A cross-sectional view of the X-axis sense capacitors is presented in Figure 8. The polysilicon capacitor beams are about 20 µm tall and 2.5 µm wide with highly vertical sidewalls. The scalloping artifacts are visible on the sidewalls of the beams. Figure 9 shows a detailed view of the top of a pair of X-axis sense capacitors. The scalloping features are about 400 nm tall, suggesting that about 50 repeated cycles of the Bosch DRIE etch process were required to etch the 20 µm tall features.
TechInsights has observed scalloping on the vertical sidewalls of MEMS features from virtually all the major MEMS vendors. Figure 10 through Figure 12 show examples of DRIE scalloping artifacts found on products from STMicroelectronics, Invensense and Kionix. TechInsights has also seen DRIE scalloping artifacts on the side walls of Through Silicon Vias (TSVs), as shown in Figure 13.
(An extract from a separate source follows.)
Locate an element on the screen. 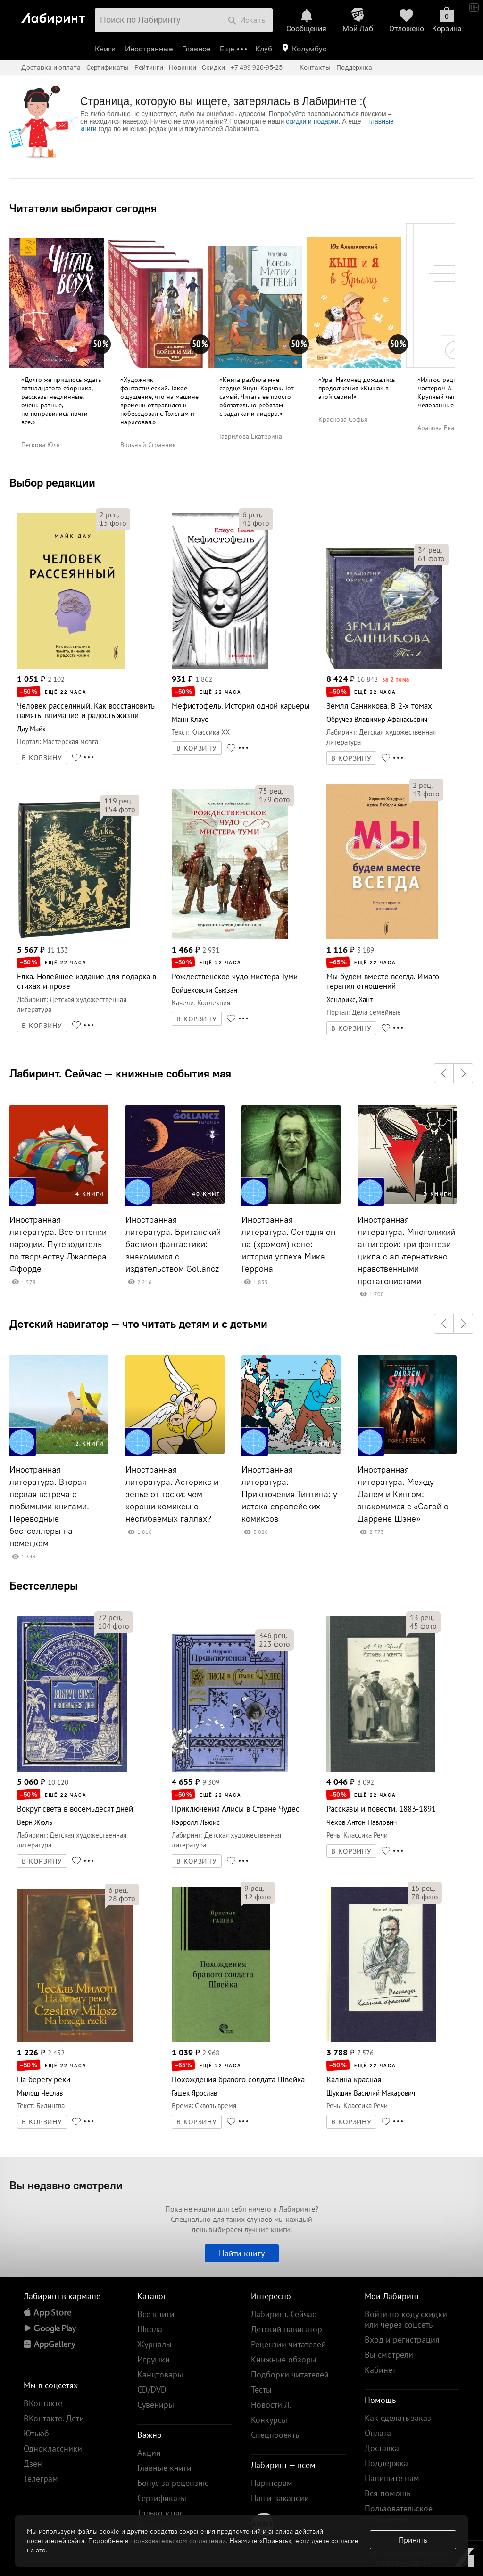 This screenshot has width=483, height=2576. Рецензии читателей is located at coordinates (288, 2344).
TechInsights provide patent categorization as service to our clients. We generally rank patent based on two criteria. The first is supportability through reverse engineering and the second is use in the industry. A supportable patent must contain claim elements that would be detectable through reverse engineering. The seminal Bosch DRIE patent US5501893A would likely get a medium rating for supportability, since it describes process features, such as etching of silicon and gas chemistry, that would not be easily supportable by reverse engineering; however, it does produce the scalloping on the sidewalls that is detectable. It would get a high rating for use by industry.
In conclusion, this survey of recent MEMS reverse engineering results shows that the seminal Bosch DRIE patent continues to have wide applicability in the MEMS industry. This is an example of benefits of the patent system. The patent provided protection for Bosch for their invention for twenty-year period, in exchange for disclosure of the details of the invention. The patent has now expired and the invention is now available freely for anyone to use. There are, of course, likely follow on patents which further improve the invention, and these patents may still be in force. According to Google Patents there are 551 patents that cited US5501893A, many which have not yet expired. TechInsights’ business is largely about helping our clients defend their active patents from infringement and assisting with licensing when infringement is found.